CODART, Dutch and Flemish art in museums worldwide

The Burrell Collection in Glasgow Reopens after Large Refurbishment

The Burrell Collection in Glasgow’s Pollok Country Park reopened to the public on Tuesday, 29 March 2022. The museum closed its doors in October 2016 to create a more modern, greener museum that will show more of the collection to visitors and give access to over a third more of the building.

The museum’s gallery space has increased by 35%, allowing important and unique objects from the collection, which have not been seen for decades, or have never been on permanent display, to go on show. New displays allow for a better understanding of the international significance of The Burrell Collection’s artworks and the people who made them and some of the people who have owned them. In total 225 displays are spread across 24 galleries. The displays include innovative digital elements such as video walls, interactives and hybrid systems created to help people engage with the stories behind the collection.

View of the East Galleries with the Boar Hunt tapestry which was made in the Southern Netherlands around 1435-50. Photo courtesy of © CSG CIC Glasgow Museums Collections.

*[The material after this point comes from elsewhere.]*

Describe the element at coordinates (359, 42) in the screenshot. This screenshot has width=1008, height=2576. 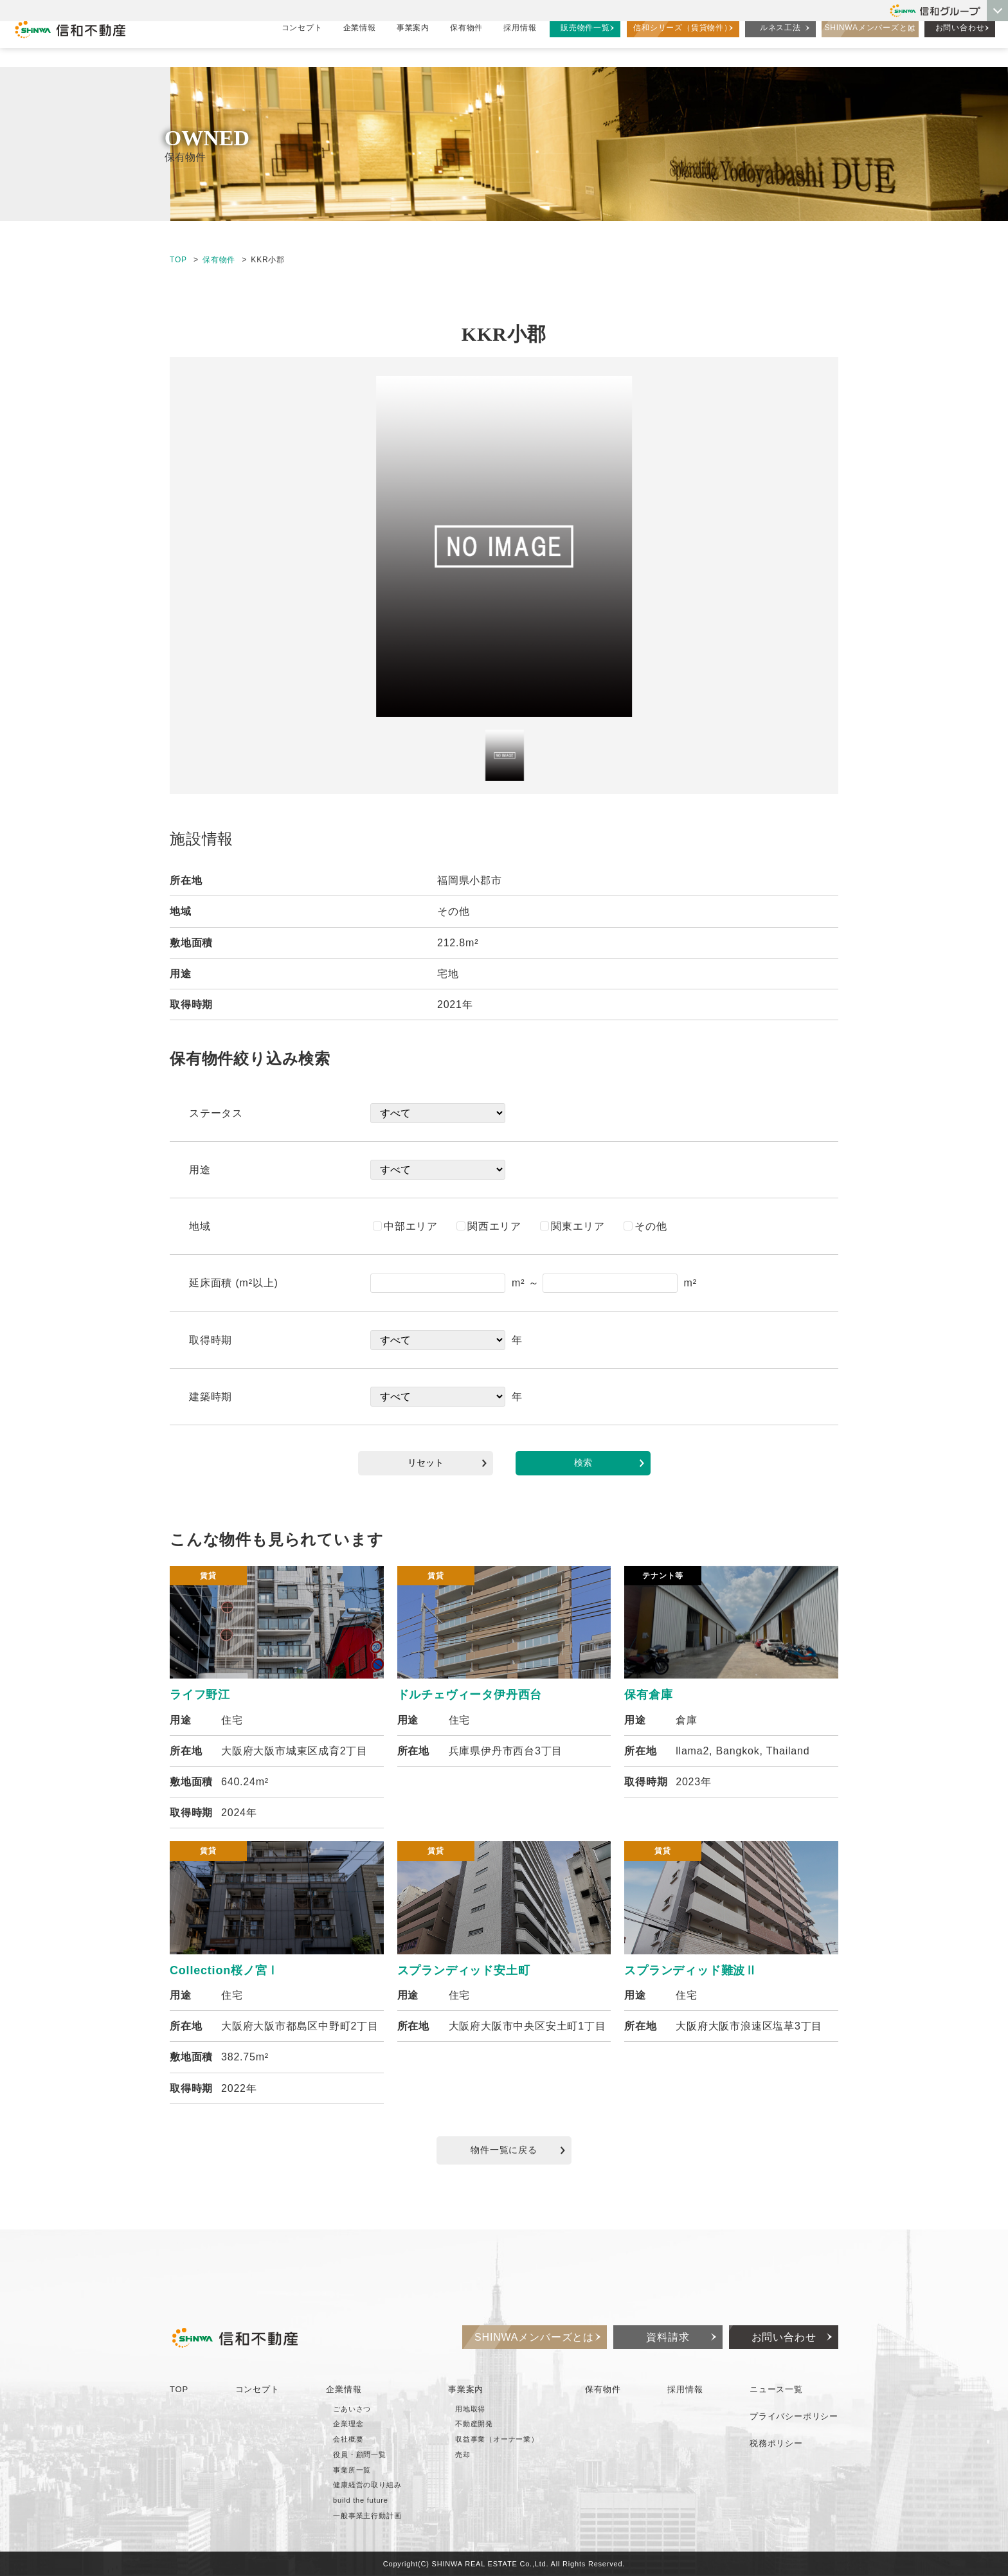 I see `企業情報` at that location.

Sir William Burrell (1861–1958) devoted more than 75 years of his life to amassing, along with his wife, Constance, Lady Burrell, one of the world’s greatest personal art collections, renowned for its quality of Chinese art, exquisite stained glass, and fine art. Tapestries represented one of the major interests of Burrell, making the Burrell Collection one of the largest and most important tapestry collections in the world. Over a period of 60 years, Burrell and his wife, decorated their homes extensively with many tapestries adorning the walls. The collection comprises 201 tapestries, of which circa 120 are attributed to Netherlandish weavers from the fifteenth and sixteenth centuries. Eight pieces are seventeenth- to eighteenth-century and are attributed to Dutch weavers. The collection also includes tapestries of German and Swiss origin, and some that were attributed to Flemish weavers working in England.